„Zeigen statt behaupten“ gilt als DER Wundertrick für Autor*innen und viele, die davon zum ersten Mal hören, sind hellauf begeistert. Auch ich habe das oft empfohlen und werde es auch zukünftig tun. Aber ich sehe auch, dass manche Autor*innen diesen „Zaubertrick“ zu ernst nehmen.

Zunächst einmal: was ist das überhaupt? Auf englisch werdet ihr Blogartikel dazu unter „show, don’t tell‘ finden, deutschsprachige Ratgeber sprechen von „zeigen statt erzählen“ oder „zeigen, nicht behaupten“ (und ähnlichem). Gemeint ist, dass literarische Texte nicht unbedingt erklärender Natur sein sollten. Was ja auch eigentlich klar ist. Ist ja keine Gebrauchsanleitung vom Klappsofa.

Nicht behaupten, sondern zeigen sollte ein Text. Aber sollte er das immer?

Was ist das „Zeigen statt behaupten“ also genau?

Am einfachsten lässt sich das Stilmittel mit einem Beispiel veranschaulichen. Angenommen, ihr möchtet darstellen, dass eure Figur traurig ist. Jetzt könnt ihr das einfach behaupten: „Sie war traurig.“ Natürlich habt ihr damit alles gesagt, was zu sagen ist. Aber fühlen die Leser*innen das auch? Nein.

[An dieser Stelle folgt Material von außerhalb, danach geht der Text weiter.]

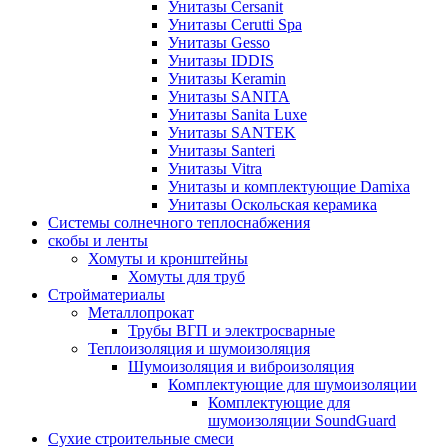
Унитазы Cersanit
Унитазы Cerutti Spa
Унитазы Gesso
Унитазы IDDIS
Унитазы Keramin
Унитазы SANITA
Унитазы Sanita Luxe
Унитазы SANTEK
Унитазы Santeri
Унитазы Vitra
Унитазы и комплектующие Damixa
Унитазы Оскольская керамика
Системы солнечного теплоснабжения
скобы и ленты
Хомуты и кронштейны
Хомуты для труб
Стройматериалы
Металлопрокат
Трубы ВГП и электросварные
Теплоизоляция и шумоизоляция
Шумоизоляция и виброизоляция
Комплектующие для шумоизоляции
Комплектующие для
шумоизоляции SoundGuard
Сухие строительные смеси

Sie lesen darüber hinweg. Sie nehmen es vielleicht wahr. Der logische Teil ihres Gehirns hat das Wort als bekannt abgehakt.

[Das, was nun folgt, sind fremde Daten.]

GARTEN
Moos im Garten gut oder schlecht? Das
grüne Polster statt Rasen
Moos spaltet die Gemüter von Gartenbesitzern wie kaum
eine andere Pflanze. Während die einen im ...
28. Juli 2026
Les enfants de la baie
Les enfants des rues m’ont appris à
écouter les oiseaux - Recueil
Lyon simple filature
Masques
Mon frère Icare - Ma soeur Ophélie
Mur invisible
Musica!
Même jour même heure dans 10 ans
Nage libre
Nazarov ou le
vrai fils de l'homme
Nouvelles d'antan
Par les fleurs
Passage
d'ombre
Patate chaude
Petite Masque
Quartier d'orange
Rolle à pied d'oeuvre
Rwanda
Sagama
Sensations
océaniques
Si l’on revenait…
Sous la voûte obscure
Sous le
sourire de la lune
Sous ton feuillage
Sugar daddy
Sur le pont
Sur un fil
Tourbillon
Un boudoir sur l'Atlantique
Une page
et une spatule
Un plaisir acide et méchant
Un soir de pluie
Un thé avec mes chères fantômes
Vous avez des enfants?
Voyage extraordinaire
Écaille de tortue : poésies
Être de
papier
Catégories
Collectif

Anders ist es, wenn sie selbst das Gefühl in die Handlung hineininterpretieren. Ich hole dafür etwas weiter aus: „Sie senkte den Kopf und Tränen liefen ihr über das Gesicht“. In diesem Satz zeige ich, wie die Figur sich fühlt. Das kann man sicher besser machen, aber für ein Beispiel reicht es. Leser*in und Autor*in sind sehr nah an den Figuren. Diese Nähe ist gewollt und gut.

Landschaftbild vs. Nahaufnahme

Ich vergleiche das Stilmittel gerne mit einer Kamera, die nah an der Figur ist. In einer Panoranaufnahme kann man die Tränen nicht sehen. Oder die Mimik. Dennoch ist die Szenerie auch wichtig.

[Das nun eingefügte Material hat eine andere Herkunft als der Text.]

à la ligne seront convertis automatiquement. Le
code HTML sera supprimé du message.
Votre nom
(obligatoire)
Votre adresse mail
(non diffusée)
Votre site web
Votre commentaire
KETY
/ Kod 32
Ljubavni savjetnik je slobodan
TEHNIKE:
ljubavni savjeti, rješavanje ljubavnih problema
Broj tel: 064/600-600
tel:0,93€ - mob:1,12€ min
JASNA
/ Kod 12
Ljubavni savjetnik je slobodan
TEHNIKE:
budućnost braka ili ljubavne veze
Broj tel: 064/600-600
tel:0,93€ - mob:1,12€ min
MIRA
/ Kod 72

Wenn ich „zeigen statt behaupten“ empfohlen habe, habe ich immer gemeint, es als Stilmittel einzusetzen, wenn zum Beispiel emotionale Stellen anstanden. Die wirken dann auch weitaus weniger klischeehaft. Auch in Action-Szenen ist es natürlich viel besser, zu zeigen, was passiert, statt es zu beschrieben. Inzwischen habe ich aber ganze Texte gelesen, die komplett auf dem „Zeigen-statt-beschreiben“-Prinzip beruhen. Es ist quasi, als würde man nur von der Kamera-Brille der Figur durch die Geschichte getragen. Das kann zu eng werden. Jedes noch so kleine Gefühl unter der Lupe zu haben, kann sich aufreiben. Dann wird aus dem Guten etwas Schlechtes. Und vor allem: Es kann dem Text die Lebendigkeit nehmen und damit genau das Gegenteil von dem erreichen, was man eigentlich wollte.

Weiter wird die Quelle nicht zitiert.